=== DATA RECORDS ===
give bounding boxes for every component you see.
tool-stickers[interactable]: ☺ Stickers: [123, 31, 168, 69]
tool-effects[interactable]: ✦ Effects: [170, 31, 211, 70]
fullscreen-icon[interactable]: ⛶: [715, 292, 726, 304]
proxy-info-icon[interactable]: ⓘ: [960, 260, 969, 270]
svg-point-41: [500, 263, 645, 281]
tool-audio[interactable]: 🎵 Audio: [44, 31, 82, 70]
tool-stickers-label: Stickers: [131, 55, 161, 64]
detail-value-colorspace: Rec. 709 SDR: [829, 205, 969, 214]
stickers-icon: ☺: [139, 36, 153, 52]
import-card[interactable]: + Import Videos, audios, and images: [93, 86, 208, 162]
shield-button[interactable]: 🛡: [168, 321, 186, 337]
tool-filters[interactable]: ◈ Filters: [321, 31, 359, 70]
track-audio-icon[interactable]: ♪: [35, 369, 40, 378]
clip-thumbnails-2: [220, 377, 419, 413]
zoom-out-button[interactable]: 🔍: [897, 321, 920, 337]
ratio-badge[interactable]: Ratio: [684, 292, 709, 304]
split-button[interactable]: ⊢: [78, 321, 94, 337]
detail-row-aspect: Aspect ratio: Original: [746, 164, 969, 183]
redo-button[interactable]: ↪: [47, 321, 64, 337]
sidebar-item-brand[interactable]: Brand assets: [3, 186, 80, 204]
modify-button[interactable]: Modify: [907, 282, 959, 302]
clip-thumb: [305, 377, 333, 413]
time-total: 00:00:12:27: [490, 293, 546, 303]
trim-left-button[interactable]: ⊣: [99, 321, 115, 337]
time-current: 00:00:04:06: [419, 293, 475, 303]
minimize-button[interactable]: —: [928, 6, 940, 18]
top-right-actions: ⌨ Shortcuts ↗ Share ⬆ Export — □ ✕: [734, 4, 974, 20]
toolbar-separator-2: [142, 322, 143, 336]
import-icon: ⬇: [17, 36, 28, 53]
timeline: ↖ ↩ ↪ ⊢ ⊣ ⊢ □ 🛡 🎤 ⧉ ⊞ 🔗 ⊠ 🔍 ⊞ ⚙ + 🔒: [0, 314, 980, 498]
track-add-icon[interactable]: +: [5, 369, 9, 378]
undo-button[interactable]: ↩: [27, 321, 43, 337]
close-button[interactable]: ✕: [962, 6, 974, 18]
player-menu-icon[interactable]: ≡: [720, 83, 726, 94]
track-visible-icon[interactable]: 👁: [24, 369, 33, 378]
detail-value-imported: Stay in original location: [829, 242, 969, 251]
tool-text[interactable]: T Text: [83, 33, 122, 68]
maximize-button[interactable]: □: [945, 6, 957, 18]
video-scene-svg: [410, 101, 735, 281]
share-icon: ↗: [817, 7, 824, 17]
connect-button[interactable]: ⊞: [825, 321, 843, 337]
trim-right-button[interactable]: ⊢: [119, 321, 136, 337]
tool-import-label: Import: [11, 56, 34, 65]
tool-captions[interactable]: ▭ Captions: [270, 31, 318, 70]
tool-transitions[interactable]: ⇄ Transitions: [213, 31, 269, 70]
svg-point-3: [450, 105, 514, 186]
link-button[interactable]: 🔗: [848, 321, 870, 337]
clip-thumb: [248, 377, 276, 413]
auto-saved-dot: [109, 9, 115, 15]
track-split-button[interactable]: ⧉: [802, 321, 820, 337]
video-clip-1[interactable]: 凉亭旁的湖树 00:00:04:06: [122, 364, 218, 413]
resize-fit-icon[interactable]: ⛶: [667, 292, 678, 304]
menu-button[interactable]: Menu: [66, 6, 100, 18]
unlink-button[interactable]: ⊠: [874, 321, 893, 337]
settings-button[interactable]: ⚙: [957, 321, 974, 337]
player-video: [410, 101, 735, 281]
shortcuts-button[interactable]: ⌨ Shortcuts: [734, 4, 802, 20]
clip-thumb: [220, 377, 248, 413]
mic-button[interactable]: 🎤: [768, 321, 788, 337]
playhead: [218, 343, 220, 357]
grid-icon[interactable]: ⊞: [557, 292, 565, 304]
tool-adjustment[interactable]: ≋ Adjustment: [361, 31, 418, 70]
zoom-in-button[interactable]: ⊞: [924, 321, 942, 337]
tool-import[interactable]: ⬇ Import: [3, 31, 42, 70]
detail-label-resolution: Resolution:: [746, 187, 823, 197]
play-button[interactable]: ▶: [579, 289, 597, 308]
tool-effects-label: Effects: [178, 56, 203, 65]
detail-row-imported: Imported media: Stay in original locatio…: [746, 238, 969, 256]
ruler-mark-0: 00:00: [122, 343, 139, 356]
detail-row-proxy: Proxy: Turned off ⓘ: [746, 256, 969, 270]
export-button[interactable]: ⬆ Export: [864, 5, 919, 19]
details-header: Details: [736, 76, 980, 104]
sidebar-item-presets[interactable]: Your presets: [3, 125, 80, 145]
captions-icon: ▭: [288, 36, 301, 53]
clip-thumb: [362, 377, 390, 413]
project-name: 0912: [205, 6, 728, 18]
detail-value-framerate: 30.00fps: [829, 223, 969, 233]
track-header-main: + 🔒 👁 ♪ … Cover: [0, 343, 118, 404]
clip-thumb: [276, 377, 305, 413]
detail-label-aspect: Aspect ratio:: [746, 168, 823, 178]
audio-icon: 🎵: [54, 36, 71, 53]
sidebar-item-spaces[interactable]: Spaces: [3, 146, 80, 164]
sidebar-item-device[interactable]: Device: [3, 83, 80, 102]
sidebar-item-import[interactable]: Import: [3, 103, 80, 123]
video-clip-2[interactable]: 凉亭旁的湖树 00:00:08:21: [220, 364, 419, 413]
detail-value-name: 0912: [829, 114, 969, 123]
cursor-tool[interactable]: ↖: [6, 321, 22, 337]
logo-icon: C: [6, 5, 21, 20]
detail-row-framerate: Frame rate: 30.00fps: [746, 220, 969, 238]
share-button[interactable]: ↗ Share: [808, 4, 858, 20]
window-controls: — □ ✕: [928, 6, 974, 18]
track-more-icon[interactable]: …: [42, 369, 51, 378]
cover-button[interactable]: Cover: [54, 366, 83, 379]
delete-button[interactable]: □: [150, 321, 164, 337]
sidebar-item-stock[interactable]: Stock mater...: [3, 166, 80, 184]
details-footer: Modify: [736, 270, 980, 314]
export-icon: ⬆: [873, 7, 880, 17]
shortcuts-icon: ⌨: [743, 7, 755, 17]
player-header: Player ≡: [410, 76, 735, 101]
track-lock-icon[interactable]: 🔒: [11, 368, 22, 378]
===
BRIEF -> Every word of the data above should be given again, exactly as it stands.

RESPONSE BOX ->
give bounding boxes for every component you see.
tool-stickers[interactable]: ☺ Stickers: [123, 31, 168, 69]
tool-effects[interactable]: ✦ Effects: [170, 31, 211, 70]
fullscreen-icon[interactable]: ⛶: [715, 292, 726, 304]
proxy-info-icon[interactable]: ⓘ: [960, 260, 969, 270]
svg-point-41: [500, 263, 645, 281]
tool-audio[interactable]: 🎵 Audio: [44, 31, 82, 70]
tool-stickers-label: Stickers: [131, 55, 161, 64]
detail-value-colorspace: Rec. 709 SDR: [829, 205, 969, 214]
stickers-icon: ☺: [139, 36, 153, 52]
import-card[interactable]: + Import Videos, audios, and images: [93, 86, 208, 162]
shield-button[interactable]: 🛡: [168, 321, 186, 337]
tool-filters[interactable]: ◈ Filters: [321, 31, 359, 70]
track-audio-icon[interactable]: ♪: [35, 369, 40, 378]
clip-thumbnails-2: [220, 377, 419, 413]
zoom-out-button[interactable]: 🔍: [897, 321, 920, 337]
ratio-badge[interactable]: Ratio: [684, 292, 709, 304]
split-button[interactable]: ⊢: [78, 321, 94, 337]
detail-row-aspect: Aspect ratio: Original: [746, 164, 969, 183]
redo-button[interactable]: ↪: [47, 321, 64, 337]
sidebar-item-brand[interactable]: Brand assets: [3, 186, 80, 204]
modify-button[interactable]: Modify: [907, 282, 959, 302]
clip-thumb: [305, 377, 333, 413]
time-total: 00:00:12:27: [490, 293, 546, 303]
trim-left-button[interactable]: ⊣: [99, 321, 115, 337]
time-current: 00:00:04:06: [419, 293, 475, 303]
minimize-button[interactable]: —: [928, 6, 940, 18]
top-right-actions: ⌨ Shortcuts ↗ Share ⬆ Export — □ ✕: [734, 4, 974, 20]
toolbar-separator-2: [142, 322, 143, 336]
import-icon: ⬇: [17, 36, 28, 53]
timeline: ↖ ↩ ↪ ⊢ ⊣ ⊢ □ 🛡 🎤 ⧉ ⊞ 🔗 ⊠ 🔍 ⊞ ⚙ + 🔒: [0, 314, 980, 498]
track-add-icon[interactable]: +: [5, 369, 9, 378]
undo-button[interactable]: ↩: [27, 321, 43, 337]
close-button[interactable]: ✕: [962, 6, 974, 18]
player-menu-icon[interactable]: ≡: [720, 83, 726, 94]
track-visible-icon[interactable]: 👁: [24, 369, 33, 378]
detail-value-imported: Stay in original location: [829, 242, 969, 251]
tool-text[interactable]: T Text: [83, 33, 122, 68]
maximize-button[interactable]: □: [945, 6, 957, 18]
video-scene-svg: [410, 101, 735, 281]
share-icon: ↗: [817, 7, 824, 17]
connect-button[interactable]: ⊞: [825, 321, 843, 337]
trim-right-button[interactable]: ⊢: [119, 321, 136, 337]
tool-import-label: Import: [11, 56, 34, 65]
tool-captions[interactable]: ▭ Captions: [270, 31, 318, 70]
tool-transitions[interactable]: ⇄ Transitions: [213, 31, 269, 70]
svg-point-3: [450, 105, 514, 186]
link-button[interactable]: 🔗: [848, 321, 870, 337]
clip-thumb: [248, 377, 276, 413]
auto-saved-dot: [109, 9, 115, 15]
track-split-button[interactable]: ⧉: [802, 321, 820, 337]
video-clip-1[interactable]: 凉亭旁的湖树 00:00:04:06: [122, 364, 218, 413]
resize-fit-icon[interactable]: ⛶: [667, 292, 678, 304]
menu-button[interactable]: Menu: [66, 6, 100, 18]
unlink-button[interactable]: ⊠: [874, 321, 893, 337]
settings-button[interactable]: ⚙: [957, 321, 974, 337]
player-video: [410, 101, 735, 281]
shortcuts-button[interactable]: ⌨ Shortcuts: [734, 4, 802, 20]
clip-thumb: [220, 377, 248, 413]
mic-button[interactable]: 🎤: [768, 321, 788, 337]
playhead: [218, 343, 220, 357]
grid-icon[interactable]: ⊞: [557, 292, 565, 304]
tool-adjustment[interactable]: ≋ Adjustment: [361, 31, 418, 70]
zoom-in-button[interactable]: ⊞: [924, 321, 942, 337]
tool-import[interactable]: ⬇ Import: [3, 31, 42, 70]
detail-label-resolution: Resolution:: [746, 187, 823, 197]
play-button[interactable]: ▶: [579, 289, 597, 308]
tool-effects-label: Effects: [178, 56, 203, 65]
detail-row-imported: Imported media: Stay in original locatio…: [746, 238, 969, 256]
ruler-mark-0: 00:00: [122, 343, 139, 356]
detail-row-proxy: Proxy: Turned off ⓘ: [746, 256, 969, 270]
export-button[interactable]: ⬆ Export: [864, 5, 919, 19]
details-header: Details: [736, 76, 980, 104]
sidebar-item-presets[interactable]: Your presets: [3, 125, 80, 145]
captions-icon: ▭: [288, 36, 301, 53]
clip-thumb: [362, 377, 390, 413]
project-name: 0912: [205, 6, 728, 18]
detail-value-framerate: 30.00fps: [829, 223, 969, 233]
track-header-main: + 🔒 👁 ♪ … Cover: [0, 343, 118, 404]
clip-thumb: [276, 377, 305, 413]
detail-label-aspect: Aspect ratio:: [746, 168, 823, 178]
audio-icon: 🎵: [54, 36, 71, 53]
sidebar-item-spaces[interactable]: Spaces: [3, 146, 80, 164]
sidebar-item-device[interactable]: Device: [3, 83, 80, 102]
sidebar-item-import[interactable]: Import: [3, 103, 80, 123]
video-clip-2[interactable]: 凉亭旁的湖树 00:00:08:21: [220, 364, 419, 413]
detail-value-name: 0912: [829, 114, 969, 123]
cursor-tool[interactable]: ↖: [6, 321, 22, 337]
logo-icon: C: [6, 5, 21, 20]
detail-row-framerate: Frame rate: 30.00fps: [746, 220, 969, 238]
share-button[interactable]: ↗ Share: [808, 4, 858, 20]
window-controls: — □ ✕: [928, 6, 974, 18]
track-more-icon[interactable]: …: [42, 369, 51, 378]
cover-button[interactable]: Cover: [54, 366, 83, 379]
delete-button[interactable]: □: [150, 321, 164, 337]
sidebar-item-stock[interactable]: Stock mater...: [3, 166, 80, 184]
details-footer: Modify: [736, 270, 980, 314]
export-icon: ⬆: [873, 7, 880, 17]
shortcuts-icon: ⌨: [743, 7, 755, 17]
player-header: Player ≡: [410, 76, 735, 101]
track-lock-icon[interactable]: 🔒: [11, 368, 22, 378]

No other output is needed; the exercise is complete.